Collected data:
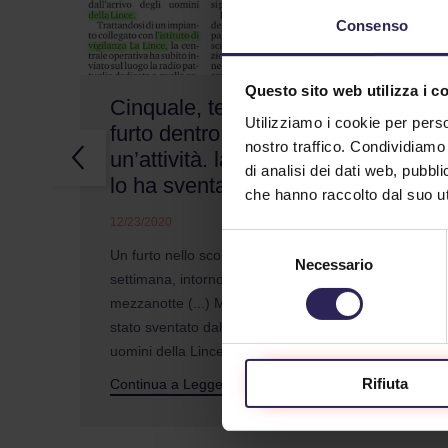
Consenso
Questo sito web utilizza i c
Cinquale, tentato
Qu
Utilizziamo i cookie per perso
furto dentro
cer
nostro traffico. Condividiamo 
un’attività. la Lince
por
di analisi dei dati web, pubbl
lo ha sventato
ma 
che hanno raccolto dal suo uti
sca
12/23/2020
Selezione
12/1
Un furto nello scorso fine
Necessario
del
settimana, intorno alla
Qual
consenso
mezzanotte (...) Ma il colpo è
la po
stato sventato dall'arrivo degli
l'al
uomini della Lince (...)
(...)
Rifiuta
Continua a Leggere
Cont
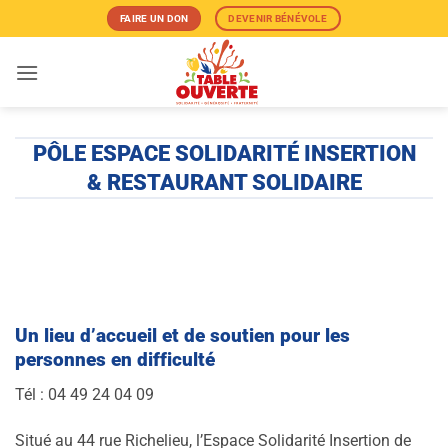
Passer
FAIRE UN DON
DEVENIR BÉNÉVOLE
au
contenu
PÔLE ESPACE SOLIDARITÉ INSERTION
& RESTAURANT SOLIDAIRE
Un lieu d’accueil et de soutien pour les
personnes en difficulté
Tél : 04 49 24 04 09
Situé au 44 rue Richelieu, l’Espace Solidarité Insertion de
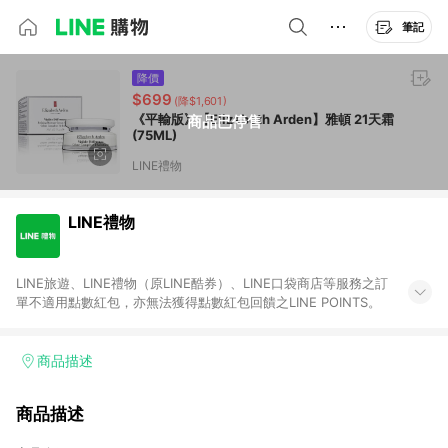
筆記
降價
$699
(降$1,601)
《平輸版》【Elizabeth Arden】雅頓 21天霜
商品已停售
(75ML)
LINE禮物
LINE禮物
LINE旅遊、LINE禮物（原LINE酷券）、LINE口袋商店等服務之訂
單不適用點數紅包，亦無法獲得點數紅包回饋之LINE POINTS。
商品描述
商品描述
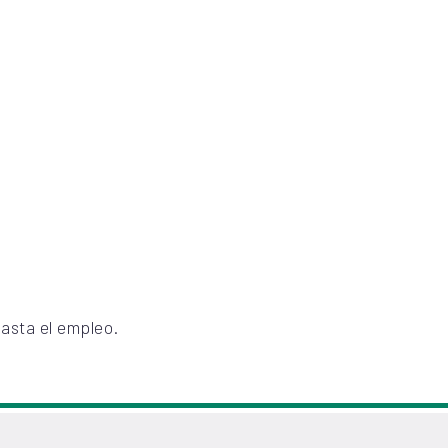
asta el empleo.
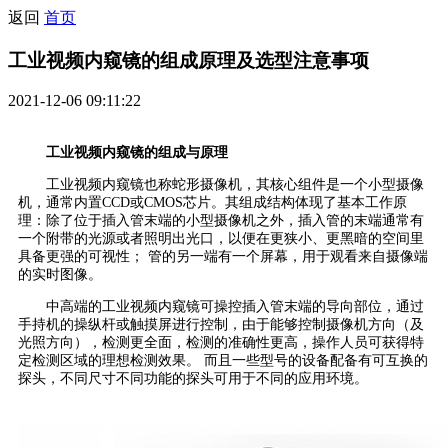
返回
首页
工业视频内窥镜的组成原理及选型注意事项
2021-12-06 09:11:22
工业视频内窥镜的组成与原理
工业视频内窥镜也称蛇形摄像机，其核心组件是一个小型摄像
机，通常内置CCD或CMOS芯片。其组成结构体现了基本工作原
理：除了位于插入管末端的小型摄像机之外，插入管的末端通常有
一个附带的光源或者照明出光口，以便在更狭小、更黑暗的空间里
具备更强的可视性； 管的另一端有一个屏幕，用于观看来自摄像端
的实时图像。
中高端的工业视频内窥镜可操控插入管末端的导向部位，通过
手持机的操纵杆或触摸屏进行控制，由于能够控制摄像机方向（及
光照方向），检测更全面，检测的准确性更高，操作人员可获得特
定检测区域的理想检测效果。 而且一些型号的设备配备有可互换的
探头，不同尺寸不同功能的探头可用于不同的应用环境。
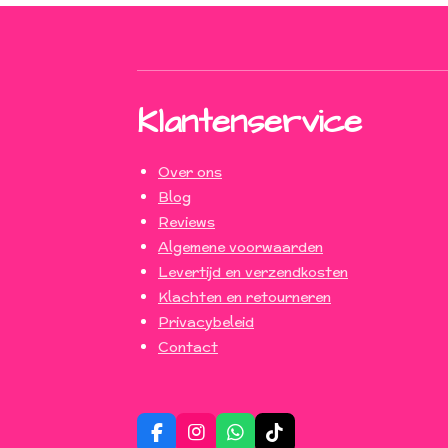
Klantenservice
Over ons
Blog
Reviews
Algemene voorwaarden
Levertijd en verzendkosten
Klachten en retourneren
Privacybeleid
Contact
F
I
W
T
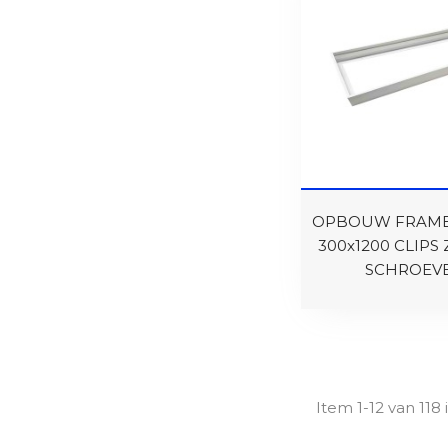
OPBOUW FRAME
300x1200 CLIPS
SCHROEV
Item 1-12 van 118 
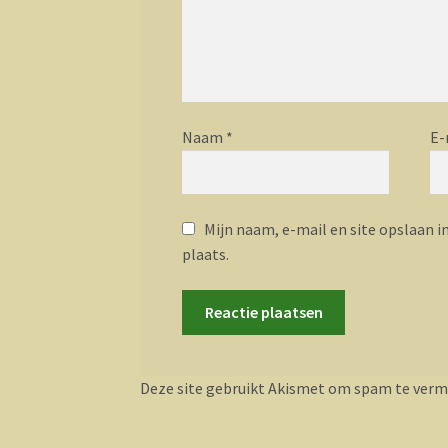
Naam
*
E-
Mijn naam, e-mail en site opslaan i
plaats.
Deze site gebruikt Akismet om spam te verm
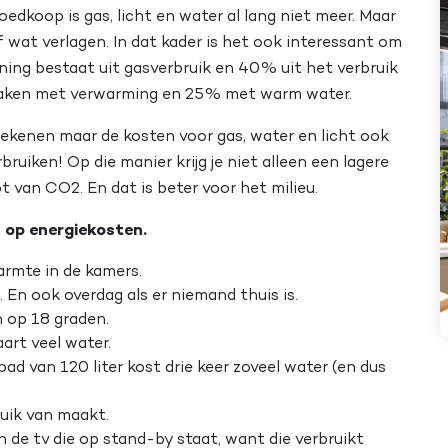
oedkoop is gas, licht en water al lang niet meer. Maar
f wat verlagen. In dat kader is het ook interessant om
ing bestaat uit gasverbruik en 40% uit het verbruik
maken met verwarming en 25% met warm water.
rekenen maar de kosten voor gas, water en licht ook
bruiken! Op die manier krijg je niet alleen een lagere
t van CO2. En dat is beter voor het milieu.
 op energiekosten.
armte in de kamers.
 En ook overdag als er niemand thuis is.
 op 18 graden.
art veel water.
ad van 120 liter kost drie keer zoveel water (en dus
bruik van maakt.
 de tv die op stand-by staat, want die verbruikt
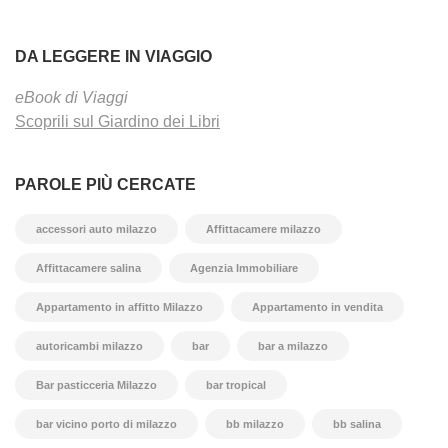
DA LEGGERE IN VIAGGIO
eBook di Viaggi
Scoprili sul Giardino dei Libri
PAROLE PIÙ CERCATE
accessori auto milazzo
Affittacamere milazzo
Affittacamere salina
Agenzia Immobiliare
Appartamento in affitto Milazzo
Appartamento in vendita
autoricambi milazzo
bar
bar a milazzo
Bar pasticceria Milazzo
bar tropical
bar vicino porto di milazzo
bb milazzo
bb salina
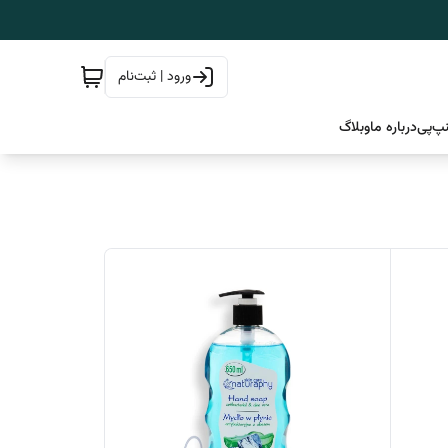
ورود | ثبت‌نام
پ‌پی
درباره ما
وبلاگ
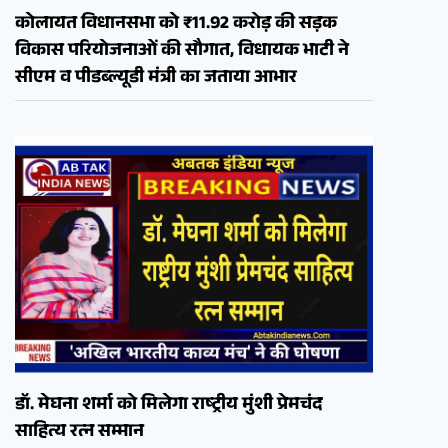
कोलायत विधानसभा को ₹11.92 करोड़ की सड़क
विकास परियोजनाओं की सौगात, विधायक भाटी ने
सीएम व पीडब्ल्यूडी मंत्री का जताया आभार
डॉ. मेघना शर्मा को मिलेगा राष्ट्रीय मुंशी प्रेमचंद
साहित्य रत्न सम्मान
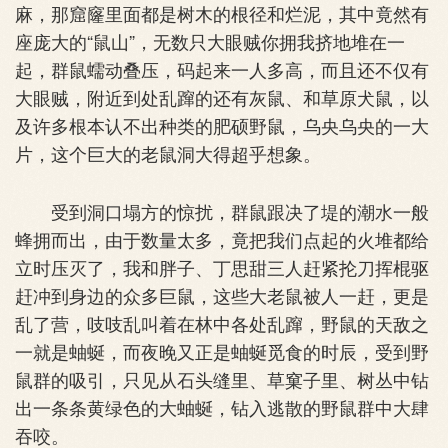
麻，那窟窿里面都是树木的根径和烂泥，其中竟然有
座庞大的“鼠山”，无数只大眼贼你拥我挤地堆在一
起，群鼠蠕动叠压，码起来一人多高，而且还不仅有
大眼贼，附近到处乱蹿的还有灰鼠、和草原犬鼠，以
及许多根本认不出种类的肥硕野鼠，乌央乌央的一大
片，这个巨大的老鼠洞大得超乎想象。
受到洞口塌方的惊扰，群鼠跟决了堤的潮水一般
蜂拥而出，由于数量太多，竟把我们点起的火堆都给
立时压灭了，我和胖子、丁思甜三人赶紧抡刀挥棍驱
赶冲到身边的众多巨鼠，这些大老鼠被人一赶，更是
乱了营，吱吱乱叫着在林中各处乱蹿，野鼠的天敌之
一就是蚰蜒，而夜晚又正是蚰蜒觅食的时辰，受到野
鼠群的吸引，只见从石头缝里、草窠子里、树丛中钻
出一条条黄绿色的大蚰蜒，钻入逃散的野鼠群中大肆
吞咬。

▶ WHAT TO DO:
Leaving all pictures aside, quote each record exactly.

▶ YOUR SOLUTION:
Consenso
Questo sito web utilizza i c
Cinquale, tentato
Qu
Utilizziamo i cookie per perso
furto dentro
cer
nostro traffico. Condividiamo 
un’attività. la Lince
por
di analisi dei dati web, pubbl
lo ha sventato
ma 
che hanno raccolto dal suo uti
sca
12/23/2020
Selezione
12/1
Un furto nello scorso fine
Necessario
del
settimana, intorno alla
Qual
consenso
mezzanotte (...) Ma il colpo è
la po
stato sventato dall'arrivo degli
l'al
uomini della Lince (...)
(...)
Rifiuta
Continua a Leggere
Cont
Passer
FAIRE UN DON
DEVENIR BÉNÉVOLE
au
contenu
PÔLE ESPACE SOLIDARITÉ INSERTION
& RESTAURANT SOLIDAIRE
Un lieu d’accueil et de soutien pour les
personnes en difficulté
Tél : 04 49 24 04 09
Situé au 44 rue Richelieu, l’Espace Solidarité Insertion de
筆記
降價
$699
(降$1,601)
《平輸版》【Elizabeth Arden】雅頓 21天霜
商品已停售
(75ML)
LINE禮物
LINE禮物
LINE旅遊、LINE禮物（原LINE酷券）、LINE口袋商店等服務之訂
單不適用點數紅包，亦無法獲得點數紅包回饋之LINE POINTS。
商品描述
商品描述
asta el empleo.
返回
首页
工业视频内窥镜的组成原理及选型注意事项
2021-12-06 09:11:22
工业视频内窥镜的组成与原理
工业视频内窥镜也称蛇形摄像机，其核心组件是一个小型摄像
机，通常内置CCD或CMOS芯片。其组成结构体现了基本工作原
理：除了位于插入管末端的小型摄像机之外，插入管的末端通常有
一个附带的光源或者照明出光口，以便在更狭小、更黑暗的空间里
具备更强的可视性； 管的另一端有一个屏幕，用于观看来自摄像端
的实时图像。
中高端的工业视频内窥镜可操控插入管末端的导向部位，通过
手持机的操纵杆或触摸屏进行控制，由于能够控制摄像机方向（及
光照方向），检测更全面，检测的准确性更高，操作人员可获得特
定检测区域的理想检测效果。 而且一些型号的设备配备有可互换的
探头，不同尺寸不同功能的探头可用于不同的应用环境。
Klantenservice
Over ons
Blog
Reviews
Algemene voorwaarden
Levertijd en verzendkosten
Klachten en retourneren
Privacybeleid
Contact
F
I
W
T
OPBOUW FRAME
300x1200 CLIPS
SCHROEV
Item 1-12 van 118 
Naam
*
E-
Mijn naam, e-mail en site opslaan i
plaats.
Deze site gebruikt Akismet om spam te verm
oedkoop is gas, licht en water al lang niet meer. Maar
f wat verlagen. In dat kader is het ook interessant om
ing bestaat uit gasverbruik en 40% uit het verbruik
maken met verwarming en 25% met warm water.
rekenen maar de kosten voor gas, water en licht ook
bruiken! Op die manier krijg je niet alleen een lagere
t van CO2. En dat is beter voor het milieu.
 op energiekosten.
armte in de kamers.
 En ook overdag als er niemand thuis is.
 op 18 graden.
art veel water.
ad van 120 liter kost drie keer zoveel water (en dus
bruik van maakt.
 de tv die op stand-by staat, want die verbruikt
DA LEGGERE IN VIAGGIO
eBook di Viaggi
Scoprili sul Giardino dei Libri
PAROLE PIÙ CERCATE
accessori auto milazzo
Affittacamere milazzo
Affittacamere salina
Agenzia Immobiliare
Appartamento in affitto Milazzo
Appartamento in vendita
autoricambi milazzo
bar
bar a milazzo
Bar pasticceria Milazzo
bar tropical
bar vicino porto di milazzo
bb milazzo
bb salina
ورود | ثبت‌نام
پ‌پی
درباره ما
وبلاگ
कोलायत विधानसभा को ₹11.92 करोड़ की सड़क
विकास परियोजनाओं की सौगात, विधायक भाटी ने
सीएम व पीडब्ल्यूडी मंत्री का जताया आभार
डॉ. मेघना शर्मा को मिलेगा राष्ट्रीय मुंशी प्रेमचंद
साहित्य रत्न सम्मान
麻，那窟窿里面都是树木的根径和烂泥，其中竟然有
座庞大的“鼠山”，无数只大眼贼你拥我挤地堆在一
起，群鼠蠕动叠压，码起来一人多高，而且还不仅有
大眼贼，附近到处乱蹿的还有灰鼠、和草原犬鼠，以
及许多根本认不出种类的肥硕野鼠，乌央乌央的一大
片，这个巨大的老鼠洞大得超乎想象。
受到洞口塌方的惊扰，群鼠跟决了堤的潮水一般
蜂拥而出，由于数量太多，竟把我们点起的火堆都给
立时压灭了，我和胖子、丁思甜三人赶紧抡刀挥棍驱
赶冲到身边的众多巨鼠，这些大老鼠被人一赶，更是
乱了营，吱吱乱叫着在林中各处乱蹿，野鼠的天敌之
一就是蚰蜒，而夜晚又正是蚰蜒觅食的时辰，受到野
鼠群的吸引，只见从石头缝里、草窠子里、树丛中钻
出一条条黄绿色的大蚰蜒，钻入逃散的野鼠群中大肆
吞咬。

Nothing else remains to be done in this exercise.